"Kenapa nggak? Aku ini sudah lebih lama bersamamu daripada siapa pun. Aku tahu semua ceritamu, semua keluh kesahmu, bahkan omelan tetangga sebelah. Sekarang aku rasa waktunya aku ikut bicara," jawab baskom itu dengan nada tegas.
Kang Juhi menggelengkan kepala, merasa ini pasti karena kelelahan. Tapi suara baskom itu terus terdengar, membuatnya tak punya pilihan selain mendengarkan.
"Juhi, kamu ini terlalu sering merenung.
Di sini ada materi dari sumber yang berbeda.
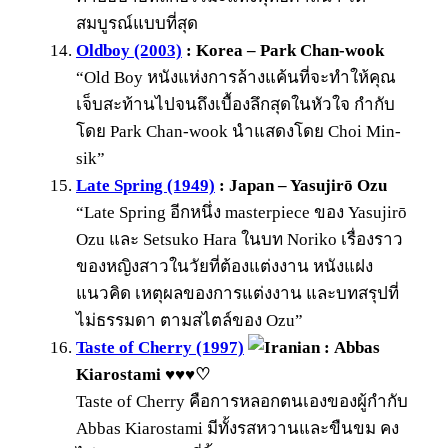
สมบูรณ์แบบที่สุด
Oldboy (2003)
: Korea – Park Chan-wook
“Old Boy หนังแห่งการล้างแค้นที่จะทำให้คุณ
เจ็บสะท้านไปจนถึงเบื้องลึกสุดในหัวใจ กำกับ
โดย Park Chan-wook นำแสดงโดย Choi Min-
sik”
Late Spring (1949)
: Japan – Yasujirō Ozu
“Late Spring อีกหนึ่ง masterpiece ของ Yasujirō
Ozu และ Setsuko Hara ในบท Noriko เรื่องราว
ของหญิงสาวในวัยที่ต้องแต่งงาน หนังแฝง
แนวคิด เหตุผลของการแต่งงาน และบทสรุปที่
ไม่ธรรมดา ตามสไตล์ของ Ozu”
Taste of Cherry (1997)
: Abbas
Kiarostami ♥♥♥
♡
Taste of Cherry คือการหลอกตนเองของผู้กำกับ
Abbas Kiarostami มีทั้งรสหวานและขืนขม คง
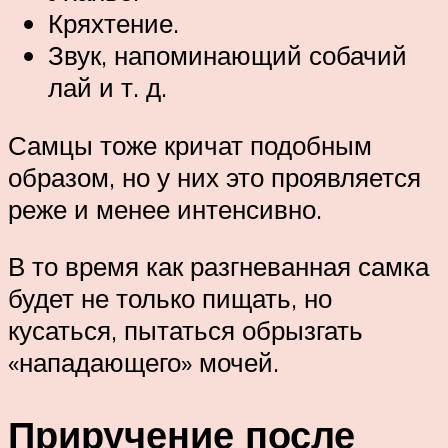
Кряхтение.
Звук, напоминающий собачий
лай и т. д.
Самцы тоже кричат подобным
образом, но у них это проявляется
реже и менее интенсивно.
В то время как разгневанная самка
будет не только пищать, но
кусаться, пытаться обрызгать
«нападающего» мочей.
Приручение после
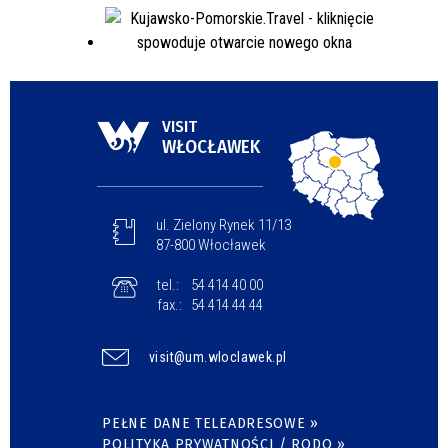
VISIT
WŁOCŁAWEK
ul. Zielony Rynek 11/13
87-800 Włocławek
tel.:
54 414 40 00
fax.:
54 414 44 44
visit@um.wloclawek.pl
PEŁNE DANE TELEADRESOWE »
POLITYKA PRYWATNOŚCI / RODO »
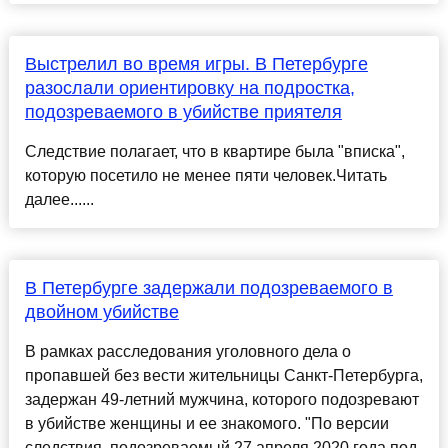
Выстрелил во время игры. В Петербурге
разослали ориентировку на подростка,
подозреваемого в убийстве приятеля
Следствие полагает, что в квартире была "вписка",
которую посетило не менее пяти человек.Читать
далее......
В Петербурге задержали подозреваемого в
двойном убийстве
В рамках расследования уголовного дела о
пропавшей без вести жительницы Санкт-Петербурга,
задержан 49-летний мужчина, которого подозревают
в убийстве женщины и ее знакомого. "По версии
следствия, подозреваемый 27 апреля 2020 года под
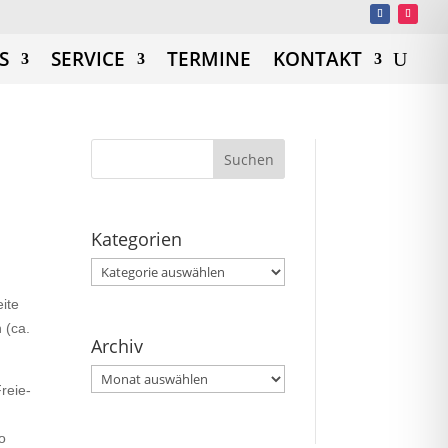
S
SERVICE
TERMINE
KONTAKT
Kategorien
Kategorien
ite
 (ca.
Archiv
Archiv
reie-
o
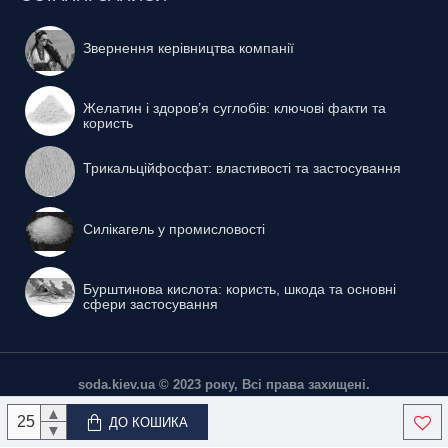
Звернення керівництва компанії
Желатин і здоров’я суглобів: ключові факти та
користь
Трикальційфосфат: властивості та застосування
Силікагель у промисловості
Бурштинова кислота: користь, шкода та основні
сфери застосування
soda.kiev.ua © 2023 року, Всі права захищені.
▲
ДО КОШИКА
▼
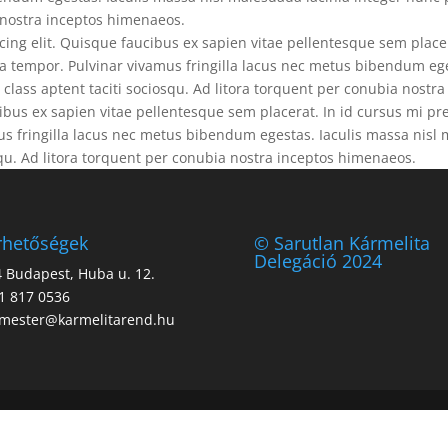
a nostra inceptos himenaeos.
ing elit. Quisque faucibus ex sapien vitae pellentesque sem placer
 tempor. Pulvinar vivamus fringilla lacus nec metus bibendum ege
class aptent taciti sociosqu. Ad litora torquent per conubia nostr
ibus ex sapien vitae pellentesque sem placerat. In id cursus mi pr
 fringilla lacus nec metus bibendum egestas. Iaculis massa nisl 
squ. Ad litora torquent per conubia nostra inceptos himenaeos.
rhetőségek
© Sarutlan Kármelita
Delegáció 2024
 Budapest, Huba u. 12.
1 817 0536
mester@karmelitarend.hu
Kamu pikir hidupmu ini berat banget, padahal kamu tidak melihat apa yang sudah kamu capai," ujar baskom.
"Capai apa? Jualan gorengan nggak bikin aku kaya. Gerobakku dirampas, pelanggan sering nawar, hidupku nggak ada yang berubah!" seru Kang Juhi.
Baskom terkekeh, suara logamnya terdengar nyaring. "Tapi kamu lupa, Juhi. Orang-orang yang beli gorengan kamu itu nggak cuma cari makanan. Mereka cari cerita. Mereka cari rasa. Bahkan aku yakin, ada yang balik lagi ke trotoar itu bukan cuma karena gorenganmu, tapi karena kamu. Kamu bikin mereka tertawa dengan celotehanmu. Kamu bikin mereka merasa hidup lebih ringan."
Kang Juhi terdiam. Baskom benar, meskipun ia enggan mengakuinya.
"Tapi, Baskom," kata Kang Juhi pelan, "kenapa hidup ini nggak pernah gampang? Apa aku salah kalau aku ingin sesuatu yang lebih baik?"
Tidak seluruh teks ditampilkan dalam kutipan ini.